- Problem
Your answer must be an exact copy of the entries below, with no pictures in it.

================

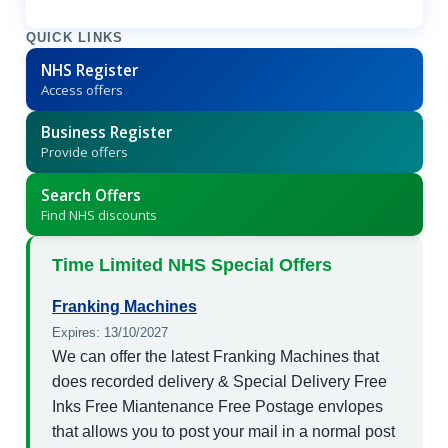
QUICK LINKS
NHS Register
Access offers
Business Register
Provide offers
Search Offers
Find NHS discounts
Time Limited NHS Special Offers
Franking Machines
Expires: 13/10/2027
We can offer the latest Franking Machines that
does recorded delivery & Special Delivery Free
Inks Free Miantenance Free Postage envlopes
that allows you to post your mail in a normal post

================

- The answer
QUICK LINKS
NHS Register
Access offers
Business Register
Provide offers
Search Offers
Find NHS discounts
Time Limited NHS Special Offers
Franking Machines
Expires: 13/10/2027
We can offer the latest Franking Machines that
does recorded delivery & Special Delivery Free
Inks Free Miantenance Free Postage envlopes
that allows you to post your mail in a normal post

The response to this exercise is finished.